Seit Ausbruch der Krise leben in der Ukraine zwei Millionen Flüchtlinge, die meisten stammen aus Lugansk oder Donezk im Osten, etwa 100.000 kommen von der Krim. Die jüdische Gemeinde hat nun vor den Toren der Hauptstadt Kiew eine Neubausiedlung eröffnet. Anfang Oktober werden die ersten 20 Familien einziehen.
Die meisten leben seit Monaten in provisorischen Unterkünften in Kiew oder sind bei Familienmitgliedern untergekommen. Ihr neues Zuhause ist ein Blockhaus. Der solide Neubau hat zwei Stockwerke mit 20 Wohnungen, jede Familie hat ihr eigenes Bad, die Mahlzeiten werden im Schulgebäude eingenommen.
Igor Schneidermann von der jüdischen Gemeinde in Kiew verwaltet die Bauarbeiten. Er erzählt, dass das Gelände nun Stück für Stück bebaut werden soll.

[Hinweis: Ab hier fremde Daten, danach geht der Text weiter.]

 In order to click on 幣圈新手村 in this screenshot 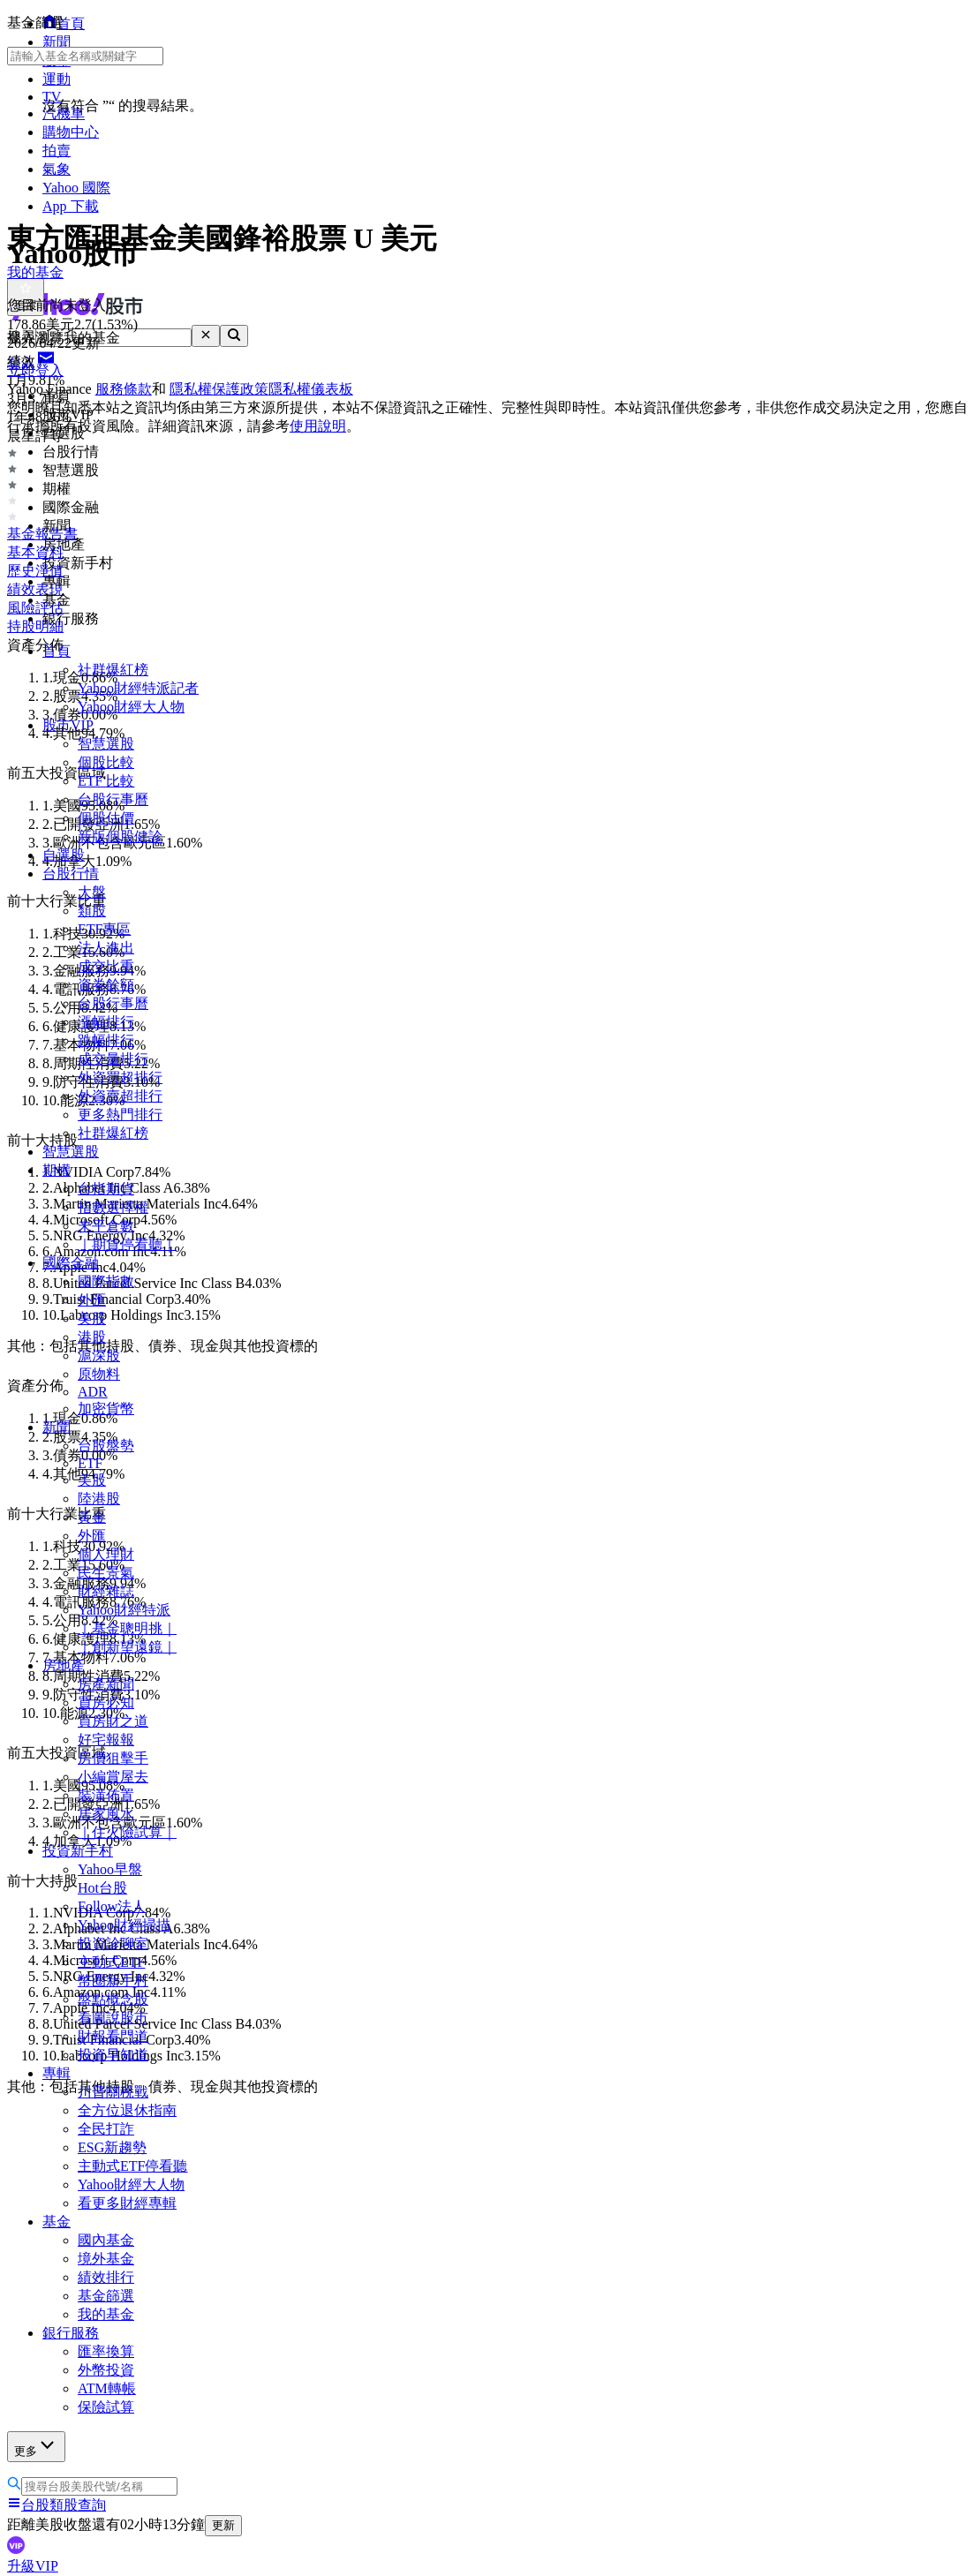, I will do `click(113, 1980)`. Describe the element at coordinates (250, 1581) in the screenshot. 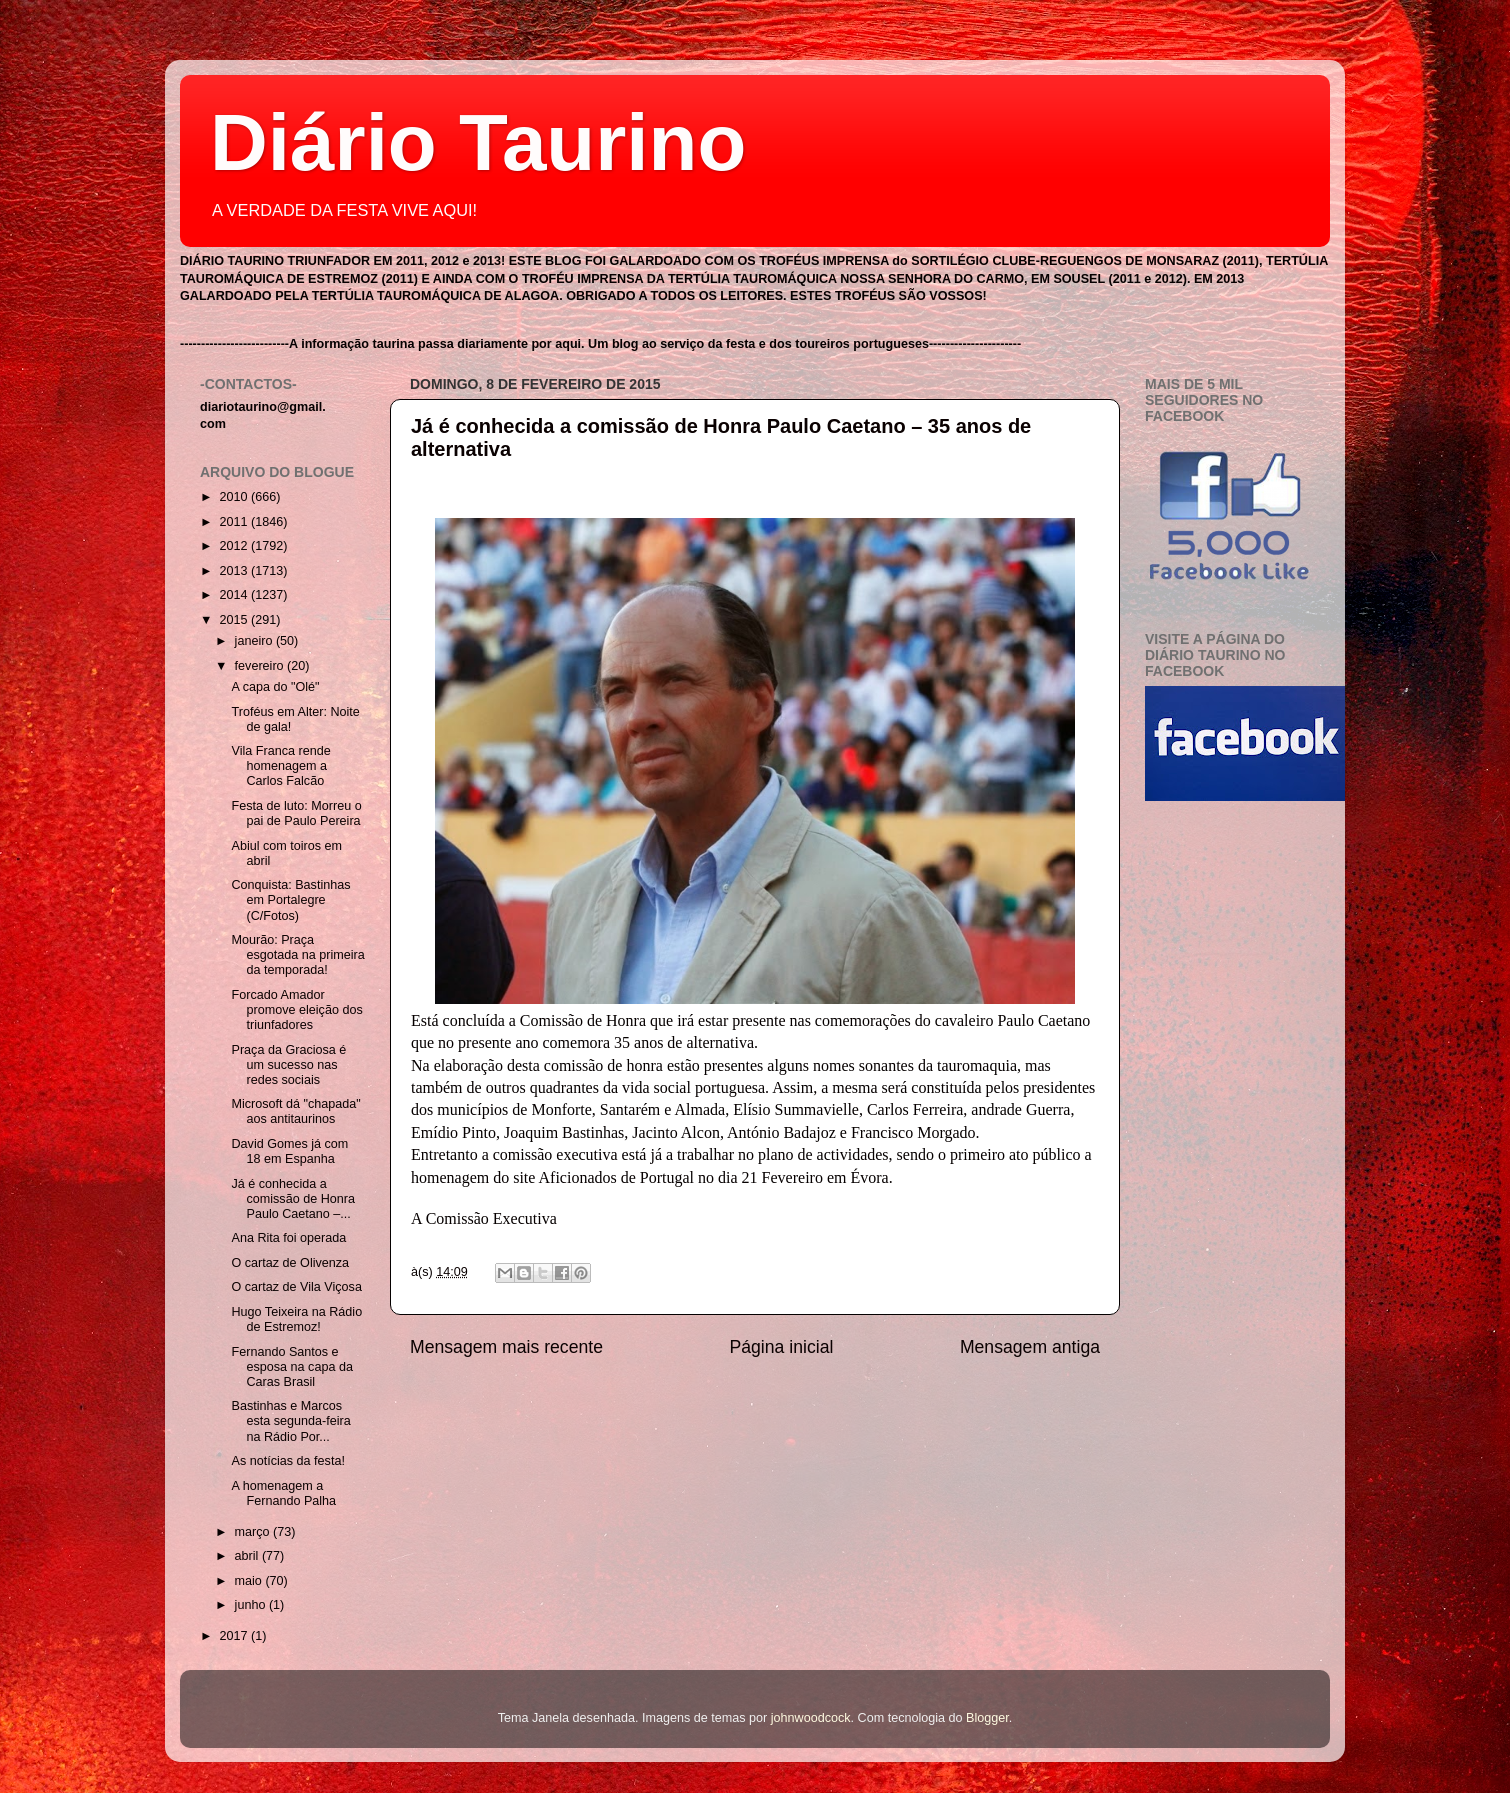

I see `maio` at that location.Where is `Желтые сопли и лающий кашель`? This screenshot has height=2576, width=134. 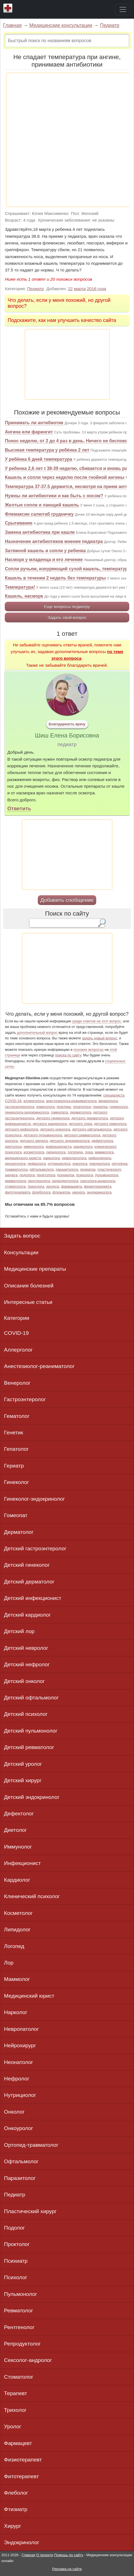 Желтые сопли и лающий кашель is located at coordinates (42, 505).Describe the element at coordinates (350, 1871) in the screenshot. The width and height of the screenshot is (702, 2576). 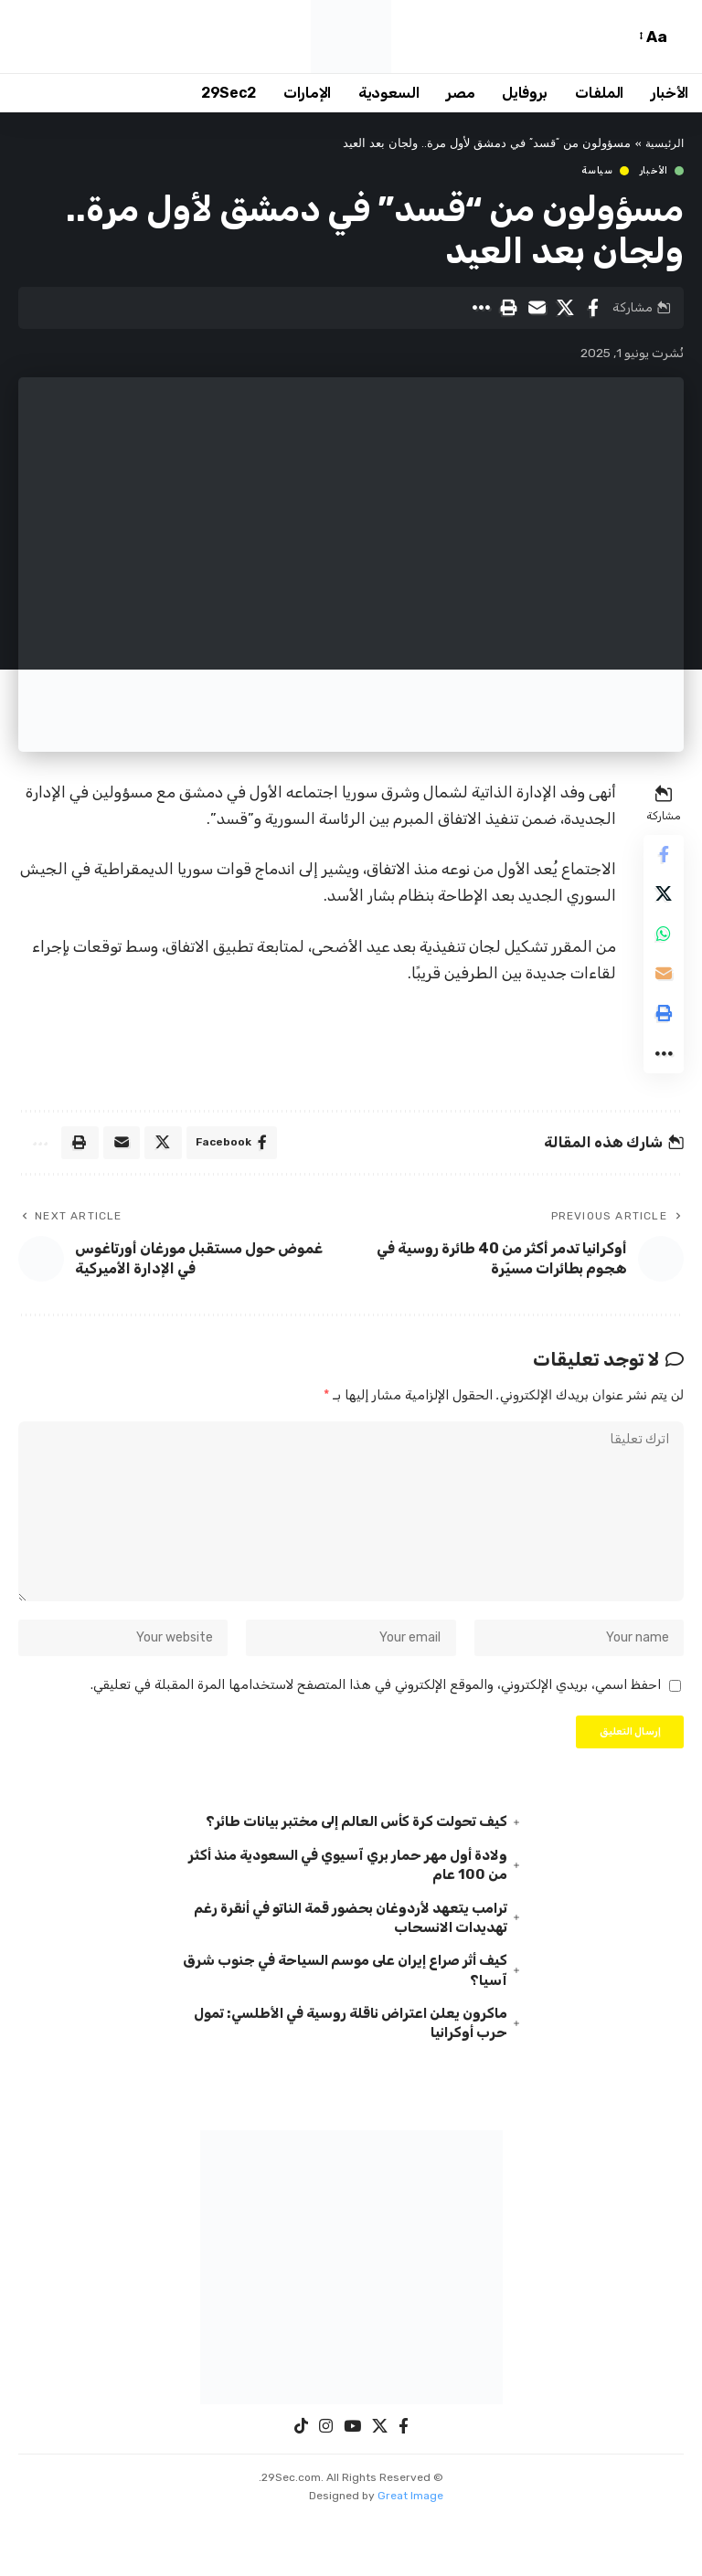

Geplant sind insgesamt 15 Wohnhäuser für bis zu 500 Menschen. »Diese Siedlung war schon länger geplant«, sagt Schneidermann.
Spenden Neben der Schule und den Wohnhäusern soll später auch noch ein Museum gebaut werden. Mittlerweile sind bereits sechs Millionen US-Dollar für das Projekt namens »Anatewka« zusammengekommen. Die meisten Spender kommen aus den USA, Kanada und Israel.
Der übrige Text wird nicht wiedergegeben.